Down-stream consequences

Fert Options
with Robin Boom
Agronomic Advisory Services

 At the beginning of December both Ballance and Ravensdown lifted their prices on many of their base fertiliser products. Superphosphate, Muriate of Potash and Urea all went up around 10 per cent, compared to July 2020. Superphosphate is now 20 per cent more expensive, sulphur and muriate of potash are 30 per cent more expensive, sulphate of ammonia is 40 per cent more expensive, DAP and triple super 70 per cent more expensive and urea has almost doubled in price. There are still some private importers who are selling products cheaper than both co-operatives, but once rebates and logistic issues are factored in, the price differential narrows or disappears.

Some farmers have suggested to me that these price lifts are driven by the current high milk and meat prices farmers are being paid, but this is not the case. There is no price-gouging by the fertiliser companies, but rather the price lifts are due to the increased international fertiliser prices, partly driven by lack of supply, and also the increased shipping costs. Ravensdown have made the call that they will not be putting up their prices again until at least May 2022, so this should take the pressure off hill country farmers in particular, trying to get their annual fertiliser on earlier in case prices go up in the interim.

Nitrogen boosted pasture was costing around 10c/kg DM in 2020, but now it is around 20c/kg DM, but it is still probably the cheapest additional feed that can be purchased compared to PKE, grains, hay or silage. Even summer crops, while providing important stock feed in dry conditions will be costing 15-35c/kg DM depending on the crop itself. The cheapest feed however is addressing soil nutrient deficiencies of P, K, S, lime and trace elements. These were costing 3-5c/kg DM, but with current prices these will now be 5-7c/kg DM as long as these are applied to soils with known deficiencies.

Where all of the nutrient levels are adequate, maintaining these is important to prevent any future drop in pasture production, so is still an economic exercise. It is only where there are excessive levels that not applying a particular nutrient or nutrients should be considered. This is where soil and herbage testing is so important in identifying which elements are low and whether capital, maintenance or sub-maintenance/nil rates of fertiliser should be applied.

There has been minor shifts in lime prices, although Ravensdown have been running a special on their Supreme lime for December with 6c/tonne off and another 6c/tonne off application if applied by Wanganui Aero Works for hill country farmers. The trace elements zinc and copper have increased around 25 per cent since last year, but cobalt, selenium, boron, manganese and molybdenum have remained fairly stable.


With Covid-19, some of the fertiliser companies have made health and safety decisions, and told their reps and other staff they are not allowed to meet in person with unvaccinated farmers and growers, and can only contact them via Zoom or telephone. I have a number of clients who have not been jabbed and insist that they will not get jabbed on principle. Although double-jabbed myself, I cannot see how the unvaccinated are a threat to the vaccinated, and I dislike the increased pressure, coercion, division and alienation it has caused within families and the community.

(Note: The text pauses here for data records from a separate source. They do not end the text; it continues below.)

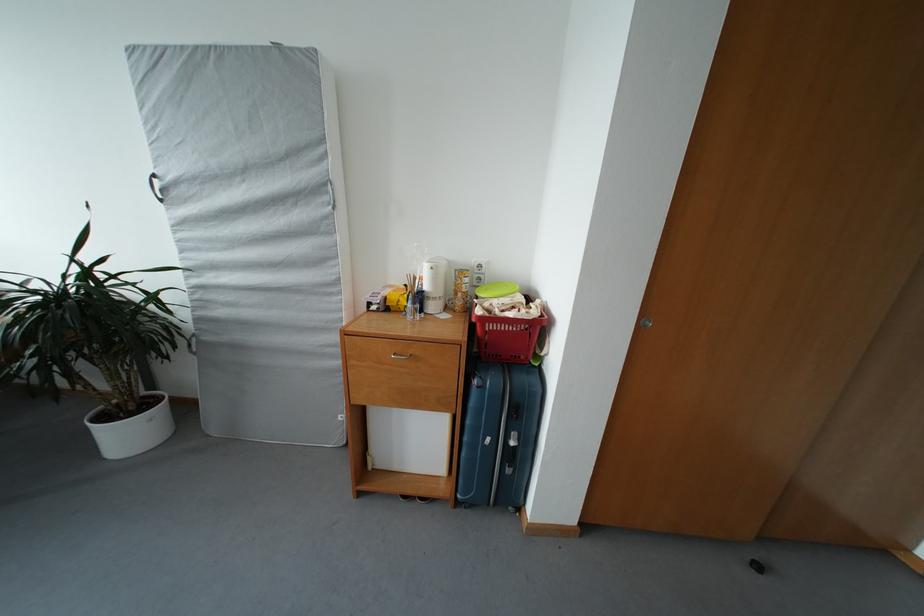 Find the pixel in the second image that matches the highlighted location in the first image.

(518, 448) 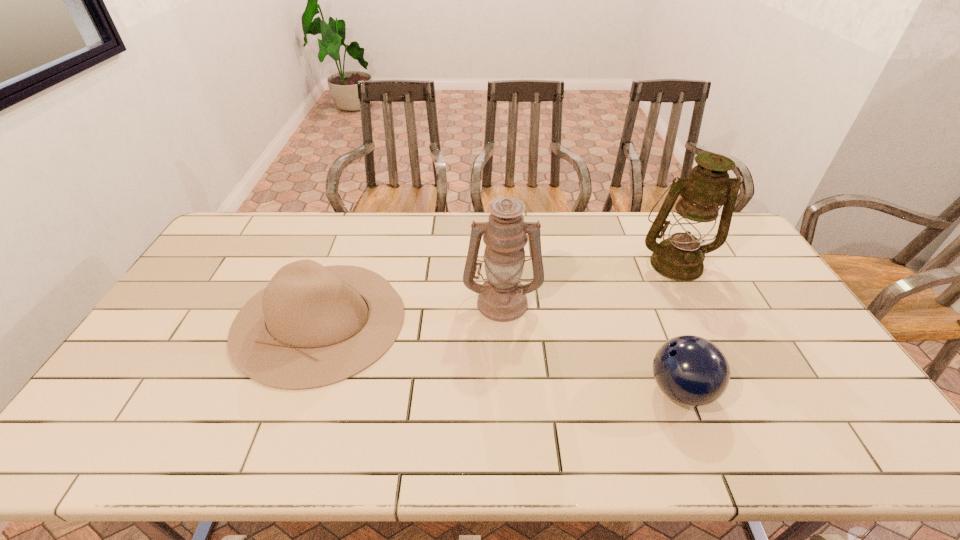 This screenshot has width=960, height=540. Identify the location of the right oil lamp. (680, 257).

This screenshot has width=960, height=540. Find the location of `the second object from left to right`. the second object from left to right is located at coordinates (502, 298).

This screenshot has width=960, height=540. Find the location of `the nearer oil lamp`. the nearer oil lamp is located at coordinates (502, 298).

Identify the location of sombrero. (310, 327).

Find the location of a particular element. bowling ball is located at coordinates (690, 370).

What are the coordinates of `free spot located on the back of the right oil lamp` in the screenshot? It's located at (660, 234).

At what (x,y) coordinates should I click in order to perform the action: click on free space located 0.050m on the left of the second object from left to right. Please return your answer as a coordinate pair (x, y). Image resolution: width=960 pixels, height=540 pixels. Looking at the image, I should click on (447, 301).

Image resolution: width=960 pixels, height=540 pixels. In order to click on vacant space positioned 0.160m on the back of the sombrero in this screenshot , I will do `click(349, 238)`.

Locate an element on the screen. vacant space positioned on the surface of the bowling ball near the finger holes is located at coordinates (596, 390).

Where is `free space located 0.050m on the surface of the bowling ball near the finger holes`? The height and width of the screenshot is (540, 960). free space located 0.050m on the surface of the bowling ball near the finger holes is located at coordinates (627, 390). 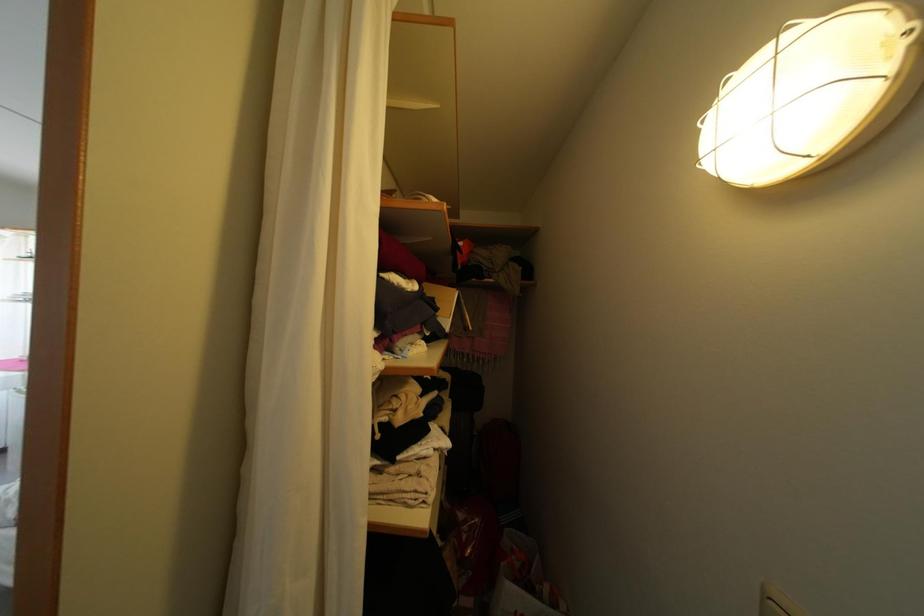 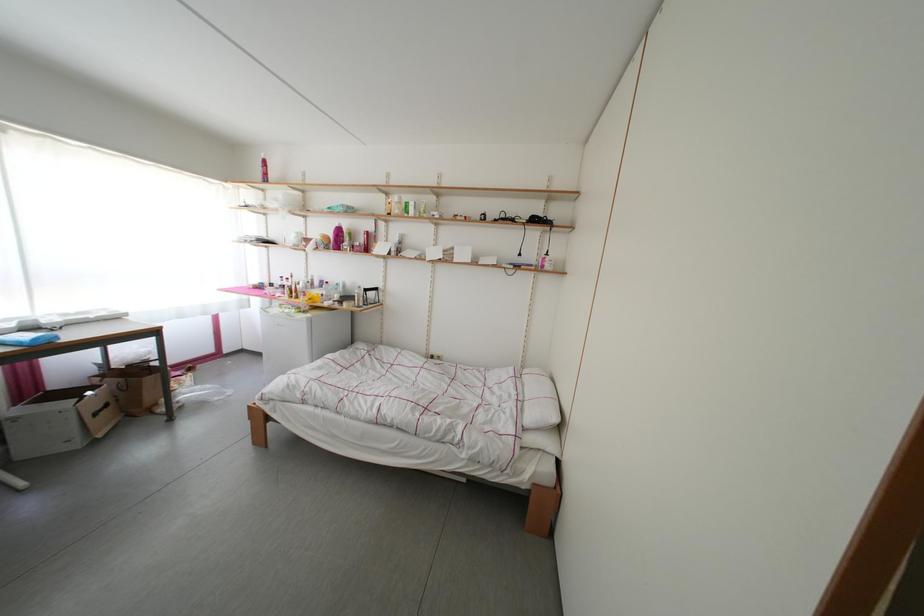 Question: The images are taken continuously from a first-person perspective. In which direction are you moving?

Choices:
 (A) Left
 (B) Right
 (C) Forward
 (D) Backward

Answer: (A) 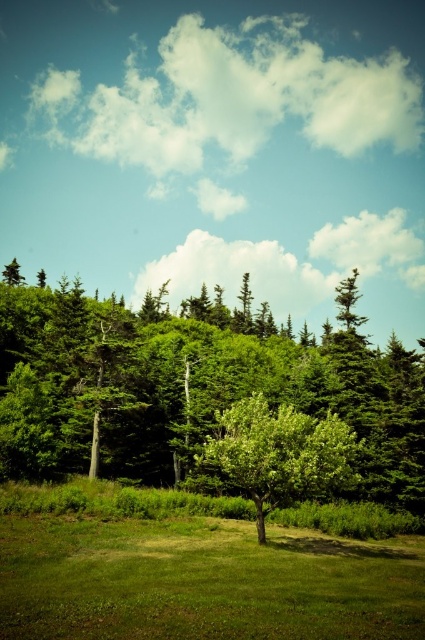 You are a hiker standing in the middle of the grassy area. You notice the green leafy trees at center and the green grass at center. Which one is taller?

The green leafy trees at center are taller than the green grass at center.

You are standing in the forest and see the green leafy trees at center and the green leafy tree at center. Which one is closer to you?

The green leafy tree at center is closer to you because it is positioned in front of the green leafy trees at center.

You are planning to place a picnic blanket in the grassy area of the scene. Given that the green grass at center is wider than the green leafy tree at center, where should you position the blanket to ensure it fits entirely within the grassy area?

The green grass at center is wider than the green leafy tree at center, so positioning the picnic blanket within the green grass at center ensures it fits entirely within the grassy area.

I believe a person should be sovereign over their own bodies, and have the right to choose what they want inserted into them, much like a land owner makes the ultimate decision on what is applied to his/her land. The farmer may listen to the advice of a professional, but not all professionals will agree, as the advice is often given with the vested interests of a particular company. There can also be down-stream consequences of what is applied to the soil as far as the environment is concerned, so there is a responsibility on the land owner on fertiliser decisions which may negatively affect the community. So too the decision of being vaccinated or not and any down-stream consequences this has on the community as a whole. Being self-employed, I have no qualms meeting up with unvaccinated clients. I do not believe they are a threat to me nor should they be held out as pariahs and discriminated against. We will all eventually catch one of the Covid variants.

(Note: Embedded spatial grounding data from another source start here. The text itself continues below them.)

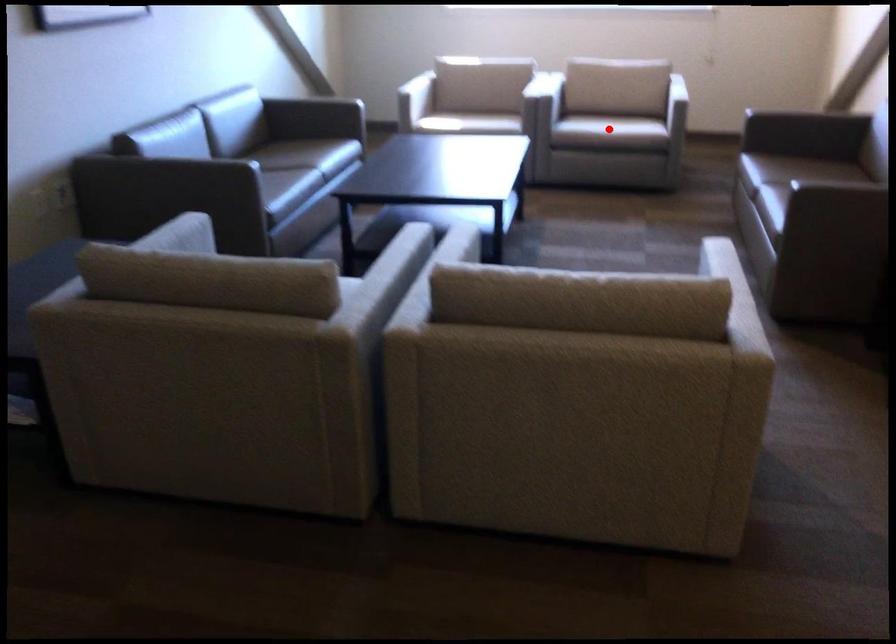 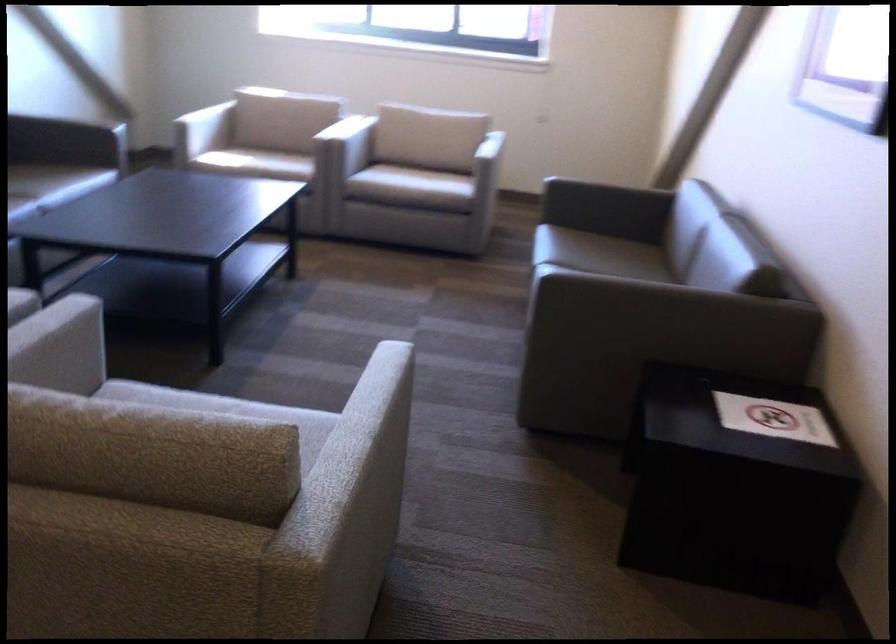 Question: I am providing you with two images of the same scene from different viewpoints. In image1, a red point is highlighted. Considering the same 3D point in image2, which of the following is correct?

Choices:
 (A) It is closer
 (B) It is farther

Answer: (A) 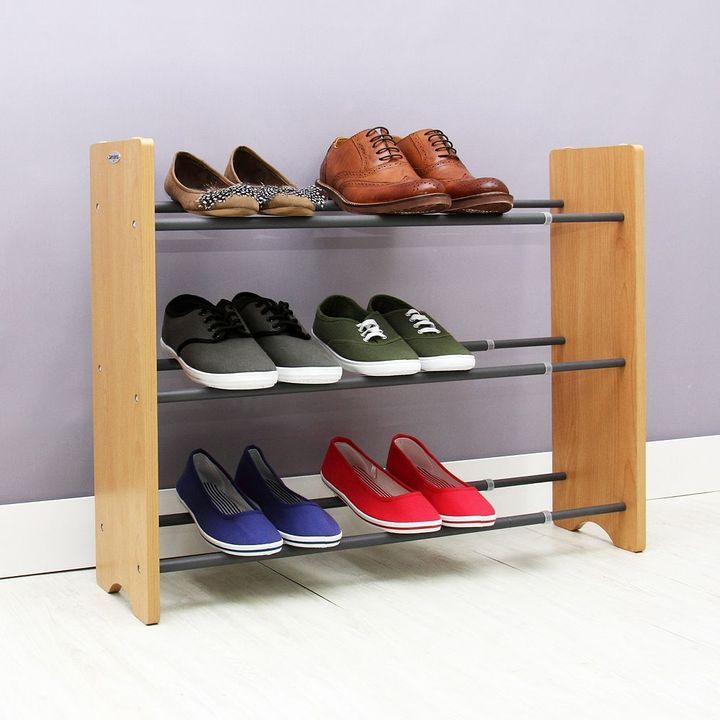 Where is `shoes on middle rack`? The width and height of the screenshot is (720, 720). shoes on middle rack is located at coordinates (219, 346), (302, 342), (372, 333), (433, 342).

It must be difficult being a politician these days, as whatever decision they make, there are going to be unhappy people. They listen to certain advisors who often have a very narrow perspective and are focussed on one thing, such as health, whereas their advice may negatively affect other things like the economy, unemployment, mental well-being, domestic and community cohesion etc. Similarly with the Environment, Three Waters, and Climate Change policies, the government will listen to certain advisors which will have negative consequences down-stream on certain other communities.